• En 1856, la comtesse de Castiglione fait une entrée spectaculaire au grand bal des Tuileries, vêtue de la plus audacieuse robe à crinoline qu'on n'ait jamais vue. Devenue la maîtresse de Napoléon III, l'intrigante Florentine va, pendant trois ans, faire et défaire la mode féminine au gré de ses caprices. Quelques années plus tard, le jeune officier de police Dragan Vladeski découvre sur un chantier le corps d'une femme égorgée ressemblant à la Castiglione, puis un autre, portant une robe identique à celle de la comtesse le soir de son triomphe. Une robe, aussi mythique soit-elle, peut-elle être la cause de meurtres en série ?
    Grâce à un admirable travail de reconstitution, Jean-Christophe Duchon-Doris nous offre un roman policier captivant, écrit dans une langue raffinée, doublé d'une somptueuse fresque sur les origines de la haute couture.

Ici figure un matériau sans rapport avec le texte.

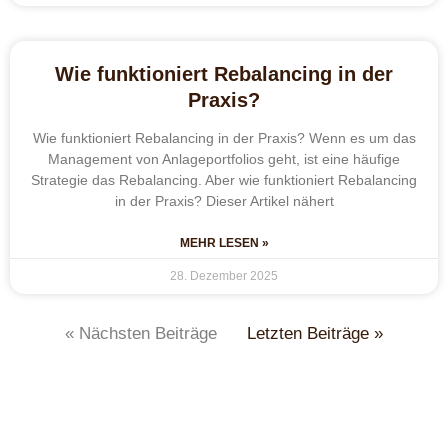
Wie funktioniert Rebalancing in der
Praxis?
Wie funktioniert Rebalancing in der Praxis? Wenn es um das
Management von Anlageportfolios geht, ist eine häufige
Strategie das Rebalancing. Aber wie funktioniert Rebalancing
in der Praxis? Dieser Artikel nähert
MEHR LESEN »
28. Dezember 2025
« Nächsten Beiträge
Letzten Beiträge »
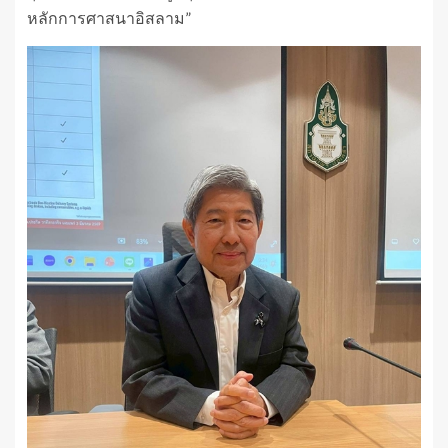
หลักการศาสนาอิสลาม”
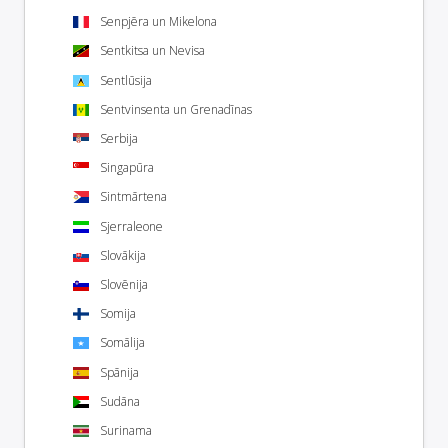
Senpjēra un Mikelona
Sentkitsa un Nevisa
Sentlūsija
Sentvinsenta un Grenadīnas
Serbija
Singapūra
Sintmārtena
Sjerraleone
Slovākija
Slovēnija
Somija
Somālija
Spānija
Sudāna
Surinama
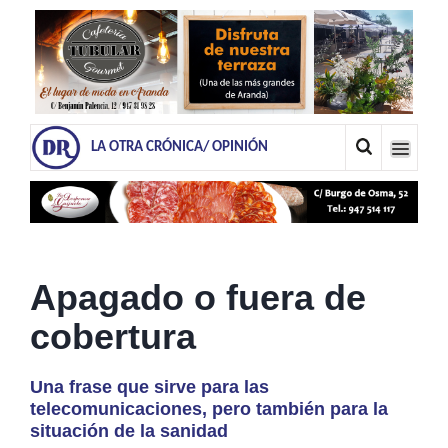
LA OTRA CRÓNICA/ OPINIÓN
Apagado o fuera de
cobertura
Una frase que sirve para las
telecomunicaciones, pero también para la
situación de la sanidad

  • À Marseille, il y avait trois amis d'enfance: Comtesse Cossaire, André et Karim. Comtesse et Karim étaient amoureux. Mais un jour on a retrouvé la jeune femme mystérieusement assassinée. Parce qu'il était arabe et pauvre, Karim était un suspect idéal et il a préféré s'enfuir plutôt que d'affronter une enquête où personne ne croirait à son innocence, et un procès perdu d'avance. M. Cossaire n'a pas accepté de voir l'assassin de sa fille échapper au châtiment et il a envoyé deux tueurs en Algérie pour l'égorger. C'était il y a douze ans. André s'est juré de venger l'assassinat de son meilleur ami...Avec beaucoup de détermination et de colère, il va passer sept ans de sa vie à étudier le droit et le code des impôts dans le seul but de pouvoir un jour détruire la vie de M. Cossaire par le biais d'un contrôle fiscal. En usant de tous les droits dont sont dotés les inspecteurs du fisc, il va littéralement massacrer cet homme, ruiner son entreprise et briser sa famille.Mais une troublante question subsiste: si Karim n'est pas coupable, qui a tué Comtesse ?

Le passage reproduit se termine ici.